▶ _Problem requirements_
Exact copy, no pictures: return all the data below as written.

▶ _Exercise input_

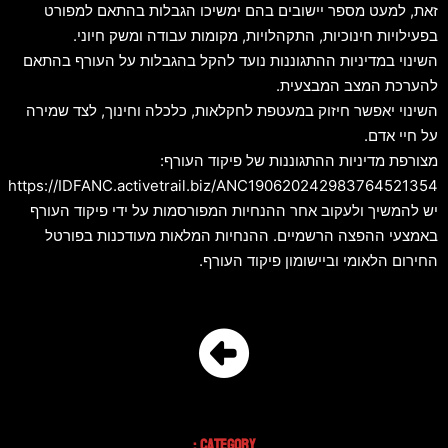
זאת, למעט מספר יישובים בהם ימשיכו הגבלות בהתאם למפורט
בפעילויות חינוכיות, התקהלויות, מקומות עבודה ומשק חיוני.
השינוי במדיניות ההתגוננות נועד להקל בהגבלות על העורף בהתאם
להערכת המצב המבצעית.
השינוי יאפשר חיזוק במעטפת לחקלאות, כלכלה וחינוך, לצד שמירה
על חיי אדם.
מצורפת מדיניות ההתגוננות של פיקוד העורף:
https://IDFANC.activetrail.biz/ANC190620242983764521354
יש להמשיך ולעקוב אחר ההנחיות המפורסמות על ידי פיקוד העורף
באמצעי ההפצה הרשמיים. ההנחיות המלאות מעודכנות בפורטל
החירום הלאומי וביישומון פיקוד העורף.
Category :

▶ _Exercise output_
זאת, למעט מספר יישובים בהם ימשיכו הגבלות בהתאם למפורט
בפעילויות חינוכיות, התקהלויות, מקומות עבודה ומשק חיוני.
השינוי במדיניות ההתגוננות נועד להקל בהגבלות על העורף בהתאם
להערכת המצב המבצעית.
השינוי יאפשר חיזוק במעטפת לחקלאות, כלכלה וחינוך, לצד שמירה
על חיי אדם.
מצורפת מדיניות ההתגוננות של פיקוד העורף:
https://IDFANC.activetrail.biz/ANC190620242983764521354
יש להמשיך ולעקוב אחר ההנחיות המפורסמות על ידי פיקוד העורף
באמצעי ההפצה הרשמיים. ההנחיות המלאות מעודכנות בפורטל
החירום הלאומי וביישומון פיקוד העורף.
Category :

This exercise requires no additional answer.